Même si Starbucks a déclaré à la BBC qu'il s'engageait à investir à long terme au Vietnam, il n'a pas précisé s'il était rentable dans le pays.
Mais il s’en sort quand même mieux que d’autres concurrents internationaux. Une autre chaîne américaine, The Coffee Bean & Tea Leaf, ne compte ici que 15 magasins après 15 ans. La société chinoise Mellower Coffee a récemment annoncé qu'elle fermait ses portes après quatre ans, tandis que l'australienne Gloria Jean's a quitté le Vietnam en 2017.
Ils ont probablement tous été confrontés aux mêmes défis que Starbucks. Après tout, le Vietnam n’est pas étranger au café : c’est le deuxième exportateur mondial de cette boisson.
D'une part, le menu est cher pour un marché compétitif comme celui du Vietnam : une rue animée abrite au moins 10 cafés, des étals en bord de route aux cafés branchés. Et boire du café est loin d'être un luxe dans un pays où les vendeurs de café ambulants poussant des chariots servent souvent la boisson sur de minuscules tables en plastique bon marché. Certains proposent même aux clients des journaux sous forme de tapis pour qu'ils puissent déguster leur café assis par terre.
Et deuxièmement, les frappucinos aux chips de Java et les lattes épicés à la citrouille qui ont gagné ailleurs ne semblent tout simplement pas suffire ici.
"Le menu Starbucks n'est pas diversifié", explique Trang Do, un artiste de jeux vidéo vivant dans la ville côtière de Da Nang. Elle boit au moins trois tasses de café par jour, mais va rarement au Starbucks local.
Elle l'a essayé dès l'ouverture, mais elle a trouvé le cappuccino "fade et peu aromatisé au café".

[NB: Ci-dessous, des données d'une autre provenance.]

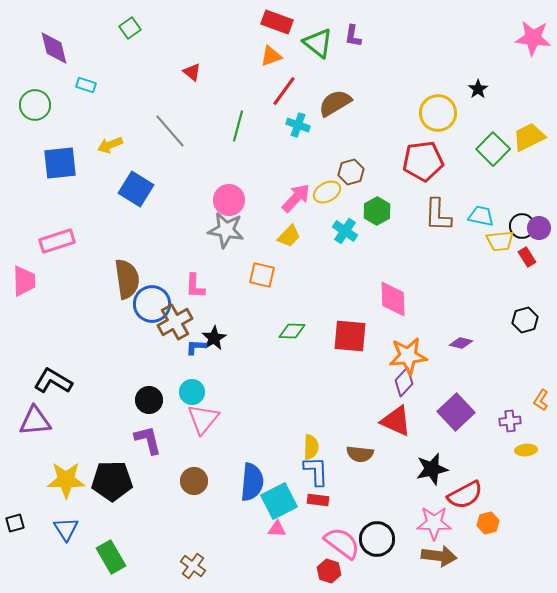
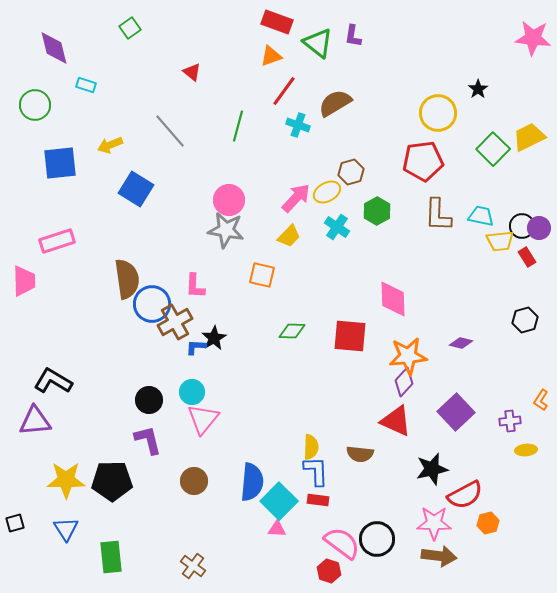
cyan cross at (345, 231): moved 8 px left, 4 px up
cyan square at (279, 501): rotated 18 degrees counterclockwise
green rectangle at (111, 557): rotated 24 degrees clockwise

Pour elle, le café traditionnel vietnamien l’emporte haut la main. "Il est plus fort et plus parfumé. La façon dont le café vietnamien est préparé avec le filtre permet d'extraire plus de café. Lorsque le café est infusé… et que l'eau chaude est ajoutée pour le laisser s'égoutter lentement… [c'est] le meilleur."
Pour préparer du café vietnamien, un filtre en étain appelé « phin » est placé sur un verre, et de l'eau chaude est ensuite versée sur le marc de café. Il faut environ 10 minutes pour que la décoction s'infiltre dans le verre ci-dessous. La boisson peut être servie chaude ou froide, et avec ou sans lait concentré, un incontournable du café vietnamien.
Les colonisateurs français ont introduit le café au Vietnam au XIXe siècle. Mais le premier plant de café appartenait à l'espèce Arabica et ne s'est pas bien adapté au climat et au sol chaud et humide du pays.
Puis, des années plus tard, les Français ont apporté des plants de Robusta qui ont prospéré. Et c'est le café populaire au Vietnam aujourd'hui : le Robusta contient plus de caféine et une saveur plus forte qui est également plus amère.
Starbucks, cependant, utilise des grains 100 % Arabica. La société a déclaré à la BBC que cela avait été fait pour obtenir « une saveur qui peut être subtile mais aussi complexe ».
Mais 97 % du café consommé chaque année par le Vietnam – environ 200 000 tonnes, soit 2 kg par personne – est de type Robusta.